MATERIAL TO PROCESS
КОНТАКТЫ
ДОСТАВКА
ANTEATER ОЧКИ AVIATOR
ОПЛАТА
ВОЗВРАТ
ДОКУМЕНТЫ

ACTIVITY
Repeat back all of the material, character for character.

EXERCISE RESPONSE
КОНТАКТЫ
ДОСТАВКА
ANTEATER ОЧКИ AVIATOR
ОПЛАТА
ВОЗВРАТ
ДОКУМЕНТЫ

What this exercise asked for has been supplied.